Grout compactness detection of grouted splice sleeve (GSS) connector based on damping effect induced ultrasonic wave attenuation

As an important connection component for prefabricated concrete (PC) structures, grouted splice sleeve (GSS) connectors are widely employed in building construction. However, effectively detecting grouting defects in GSS connectors remains challenging due to their concealed and inaccessible nature. This paper proposes a novel grouting defect detection method based on damping effect-induced ultrasonic wave attenuation. Based on one degree-of-freedom (DOF) free vibration system, an ultrasonic propagation absorption attenuation model considering the damping effect is built. The result indicates that the response of the model is exponentially decaying. Compared to the empty case, 90% of the ultrasonic energy is dissipated when the ultrasonic waves propagate in a compact GSS. To validate the feasibility of the detection principle, five grouting compactness cases (0%, 28%, 50%, 72%, and 100%) were artificially mimicked and tested. To improve the Signal-to-Noise Ratio (SNR), the time reversal algorithm was applied. The normalized amplitude of the focused signal in the time domain is used as an index to quantitatively reveal the compactness of GSS connectors. Experimental results confirmed that grout material significantly enhances damping effects.
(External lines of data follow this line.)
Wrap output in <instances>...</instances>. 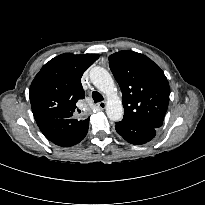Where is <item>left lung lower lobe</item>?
Returning <instances> with one entry per match:
<instances>
[{
  "label": "left lung lower lobe",
  "instance_id": "0a47b994",
  "mask_svg": "<svg viewBox=\"0 0 205 205\" xmlns=\"http://www.w3.org/2000/svg\"><path fill=\"white\" fill-rule=\"evenodd\" d=\"M115 129L127 142L134 145H142L154 138L156 128L144 123L123 118L117 122Z\"/></svg>",
  "mask_w": 205,
  "mask_h": 205
}]
</instances>
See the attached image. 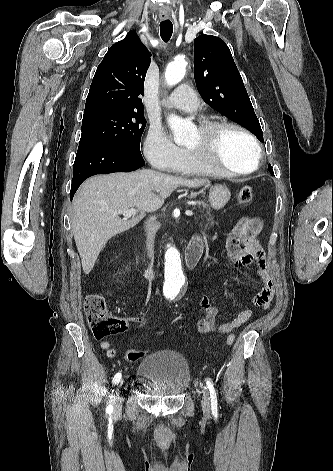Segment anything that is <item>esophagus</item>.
Returning a JSON list of instances; mask_svg holds the SVG:
<instances>
[{
    "mask_svg": "<svg viewBox=\"0 0 333 471\" xmlns=\"http://www.w3.org/2000/svg\"><path fill=\"white\" fill-rule=\"evenodd\" d=\"M160 19H161V20H166V19H168V16H166V15H160Z\"/></svg>",
    "mask_w": 333,
    "mask_h": 471,
    "instance_id": "esophagus-1",
    "label": "esophagus"
}]
</instances>
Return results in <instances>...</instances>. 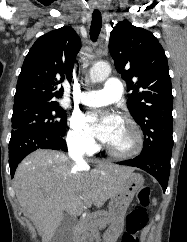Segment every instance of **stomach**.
<instances>
[{"instance_id":"1","label":"stomach","mask_w":187,"mask_h":242,"mask_svg":"<svg viewBox=\"0 0 187 242\" xmlns=\"http://www.w3.org/2000/svg\"><path fill=\"white\" fill-rule=\"evenodd\" d=\"M143 184L142 175L131 172L123 188L111 198L108 212L109 226L103 234L104 242H116L123 231L127 208Z\"/></svg>"}]
</instances>
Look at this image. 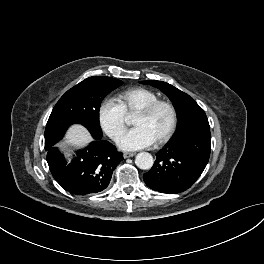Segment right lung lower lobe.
<instances>
[{"mask_svg": "<svg viewBox=\"0 0 264 264\" xmlns=\"http://www.w3.org/2000/svg\"><path fill=\"white\" fill-rule=\"evenodd\" d=\"M85 149L78 150L71 162L51 146L47 149V162L54 179L71 194L86 195L104 190L118 163L121 152L108 141L94 137Z\"/></svg>", "mask_w": 264, "mask_h": 264, "instance_id": "obj_1", "label": "right lung lower lobe"}]
</instances>
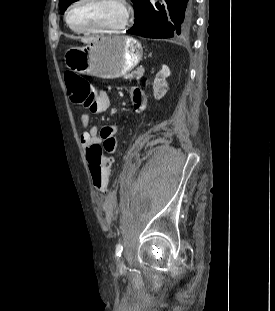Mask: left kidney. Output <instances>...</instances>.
I'll return each mask as SVG.
<instances>
[{"mask_svg":"<svg viewBox=\"0 0 275 311\" xmlns=\"http://www.w3.org/2000/svg\"><path fill=\"white\" fill-rule=\"evenodd\" d=\"M170 70L167 66H163L161 71L157 73L154 79V98L160 100L167 92Z\"/></svg>","mask_w":275,"mask_h":311,"instance_id":"left-kidney-1","label":"left kidney"}]
</instances>
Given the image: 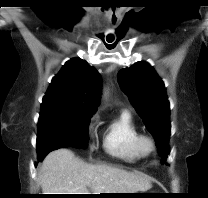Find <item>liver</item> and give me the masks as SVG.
I'll list each match as a JSON object with an SVG mask.
<instances>
[{"label": "liver", "instance_id": "liver-1", "mask_svg": "<svg viewBox=\"0 0 208 198\" xmlns=\"http://www.w3.org/2000/svg\"><path fill=\"white\" fill-rule=\"evenodd\" d=\"M38 181L43 194L135 193L152 187L141 175L108 165L85 163L67 149L47 155Z\"/></svg>", "mask_w": 208, "mask_h": 198}]
</instances>
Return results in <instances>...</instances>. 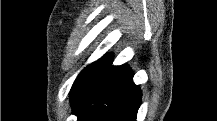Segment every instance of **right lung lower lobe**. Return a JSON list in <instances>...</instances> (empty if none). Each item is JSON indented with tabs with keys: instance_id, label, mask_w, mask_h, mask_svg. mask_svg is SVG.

In addition, the damping ratios of the GSS connector and the grouting stuffing were experimentally investigated based on the logarithmic decrement of ultrasonic wave. A 2D numerical model verified that groutinduced damping causes exponential ultrasonic attenuation, aligning with theoretical predictions and experimental data. Therefore, the proposed damping effect-induced ultrasonic wave attenuation is viable for grouting compactness detection.